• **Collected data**
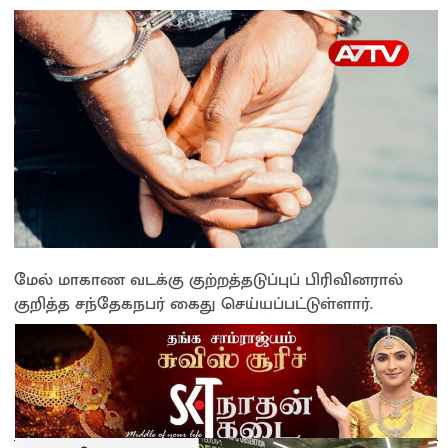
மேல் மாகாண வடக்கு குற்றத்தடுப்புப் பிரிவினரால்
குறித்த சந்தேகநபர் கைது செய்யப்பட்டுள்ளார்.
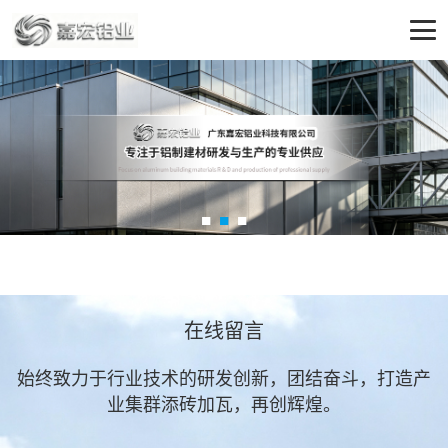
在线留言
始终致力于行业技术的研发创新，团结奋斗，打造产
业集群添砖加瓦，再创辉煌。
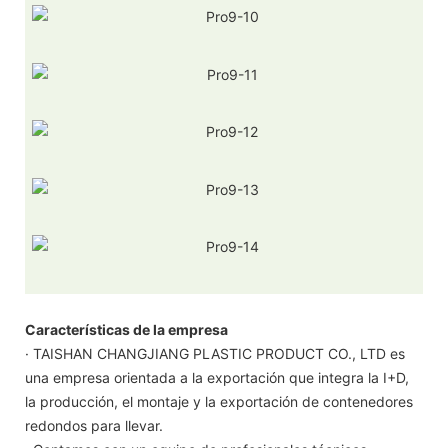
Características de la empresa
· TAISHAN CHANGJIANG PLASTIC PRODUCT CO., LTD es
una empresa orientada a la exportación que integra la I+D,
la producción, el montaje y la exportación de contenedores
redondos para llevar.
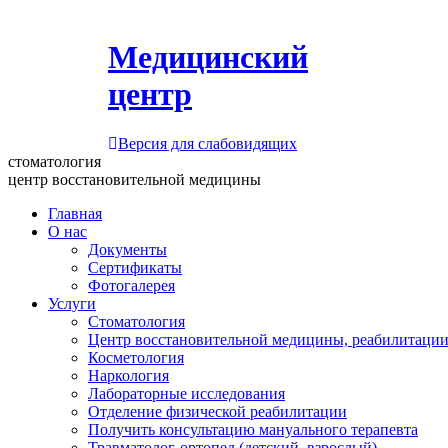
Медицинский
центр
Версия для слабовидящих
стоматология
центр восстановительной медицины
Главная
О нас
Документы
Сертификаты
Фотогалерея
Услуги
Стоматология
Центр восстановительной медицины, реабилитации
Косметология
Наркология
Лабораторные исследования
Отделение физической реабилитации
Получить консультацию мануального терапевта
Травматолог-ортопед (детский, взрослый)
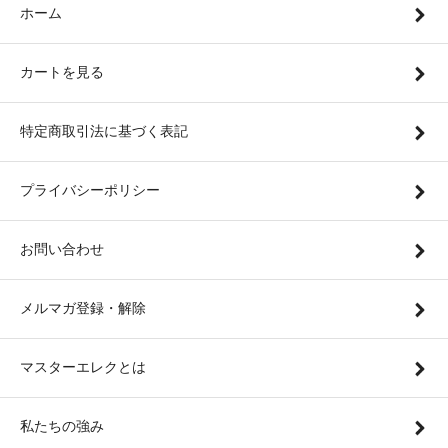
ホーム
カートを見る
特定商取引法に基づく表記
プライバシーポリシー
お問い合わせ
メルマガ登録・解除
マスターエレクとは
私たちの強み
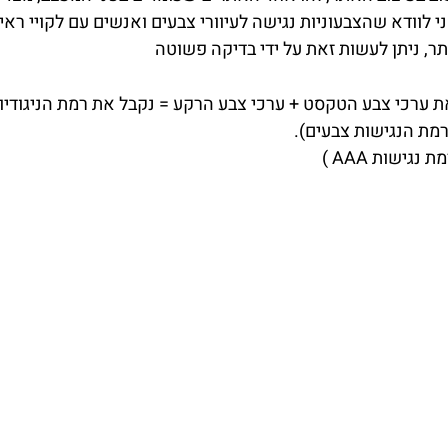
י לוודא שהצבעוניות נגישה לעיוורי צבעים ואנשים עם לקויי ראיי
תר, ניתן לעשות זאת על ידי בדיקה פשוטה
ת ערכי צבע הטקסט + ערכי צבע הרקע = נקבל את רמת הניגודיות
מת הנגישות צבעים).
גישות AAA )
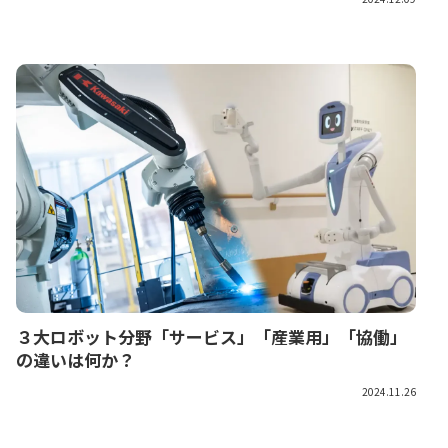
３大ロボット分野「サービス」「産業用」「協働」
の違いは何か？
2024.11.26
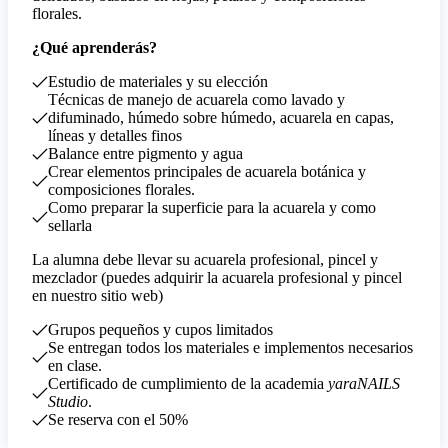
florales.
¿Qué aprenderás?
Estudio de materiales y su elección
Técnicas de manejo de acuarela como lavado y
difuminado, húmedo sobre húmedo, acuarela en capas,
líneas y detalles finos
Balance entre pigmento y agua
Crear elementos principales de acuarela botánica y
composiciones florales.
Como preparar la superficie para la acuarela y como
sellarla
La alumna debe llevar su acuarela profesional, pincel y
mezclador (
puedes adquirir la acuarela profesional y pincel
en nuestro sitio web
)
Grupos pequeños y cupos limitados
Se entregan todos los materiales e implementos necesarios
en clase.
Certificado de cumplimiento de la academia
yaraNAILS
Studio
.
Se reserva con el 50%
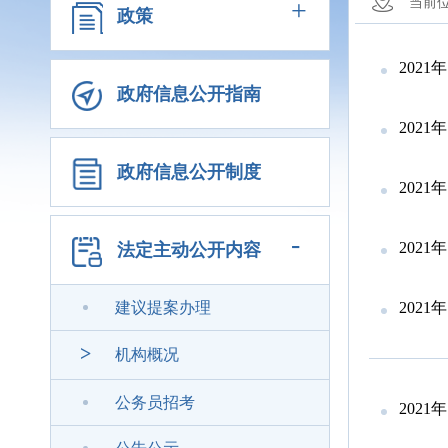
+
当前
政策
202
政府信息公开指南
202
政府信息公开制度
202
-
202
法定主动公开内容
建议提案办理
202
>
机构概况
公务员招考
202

...

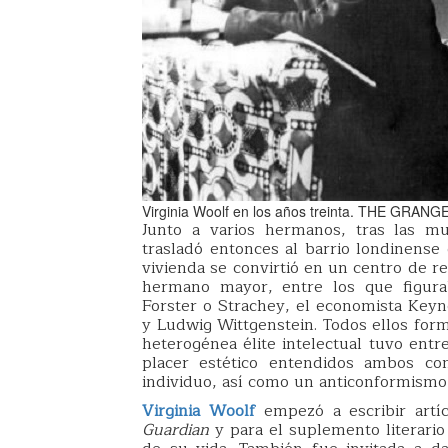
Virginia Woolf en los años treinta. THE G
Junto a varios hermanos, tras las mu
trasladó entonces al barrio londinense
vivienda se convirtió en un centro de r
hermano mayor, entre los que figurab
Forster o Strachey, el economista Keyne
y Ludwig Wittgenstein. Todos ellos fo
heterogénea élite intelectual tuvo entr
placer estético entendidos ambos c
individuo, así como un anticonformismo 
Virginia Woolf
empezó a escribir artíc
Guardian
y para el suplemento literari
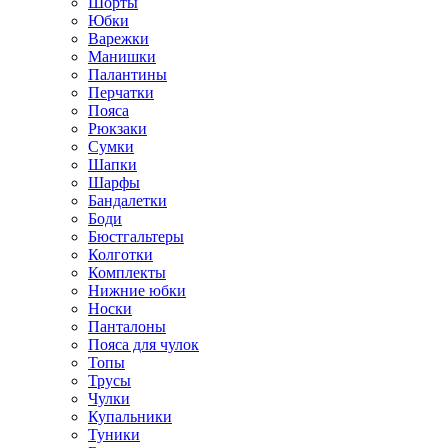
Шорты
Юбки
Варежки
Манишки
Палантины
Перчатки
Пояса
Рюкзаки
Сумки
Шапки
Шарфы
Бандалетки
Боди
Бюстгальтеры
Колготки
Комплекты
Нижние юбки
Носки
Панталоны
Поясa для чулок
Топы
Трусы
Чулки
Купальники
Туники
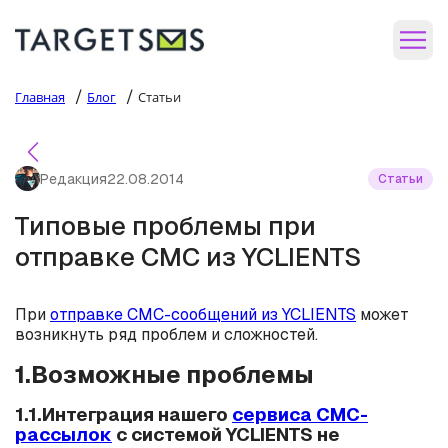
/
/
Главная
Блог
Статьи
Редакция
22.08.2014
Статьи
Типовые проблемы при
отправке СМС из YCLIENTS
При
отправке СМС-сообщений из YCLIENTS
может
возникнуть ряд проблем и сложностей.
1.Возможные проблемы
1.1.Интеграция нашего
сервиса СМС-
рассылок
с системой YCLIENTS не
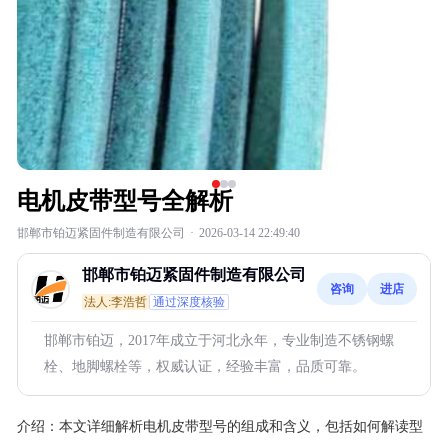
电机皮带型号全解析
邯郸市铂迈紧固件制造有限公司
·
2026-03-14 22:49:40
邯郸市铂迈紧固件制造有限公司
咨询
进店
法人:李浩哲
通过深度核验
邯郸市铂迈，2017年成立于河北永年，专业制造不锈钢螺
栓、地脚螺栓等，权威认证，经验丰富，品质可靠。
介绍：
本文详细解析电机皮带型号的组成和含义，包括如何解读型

• **Work required**
What should come back is an exact copy of the lines above from the line with "Медицинский" to the line with "composiciones florales.", both included, minus the pictures.

• **Reply to the exercise**
Медицинский
центр
Версия для слабовидящих
стоматология
центр восстановительной медицины
Главная
О нас
Документы
Сертификаты
Фотогалерея
Услуги
Стоматология
Центр восстановительной медицины, реабилитации
Косметология
Наркология
Лабораторные исследования
Отделение физической реабилитации
Получить консультацию мануального терапевта
Травматолог-ортопед (детский, взрослый)
ホーム
カートを見る
特定商取引法に基づく表記
プライバシーポリシー
お問い合わせ
メルマガ登録・解除
マスターエレクとは
私たちの強み
י לוודא שהצבעוניות נגישה לעיוורי צבעים ואנשים עם לקויי ראיי
תר, ניתן לעשות זאת על ידי בדיקה פשוטה
ת ערכי צבע הטקסט + ערכי צבע הרקע = נקבל את רמת הניגודיות
מת הנגישות צבעים).
גישות AAA )
３大ロボット分野「サービス」「産業用」「協働」
の違いは何か？
2024.11.26
florales.
¿Qué aprenderás?
Estudio de materiales y su elección
Técnicas de manejo de acuarela como lavado y
difuminado, húmedo sobre húmedo, acuarela en capas,
líneas y detalles finos
Balance entre pigmento y agua
Crear elementos principales de acuarela botánica y
composiciones florales.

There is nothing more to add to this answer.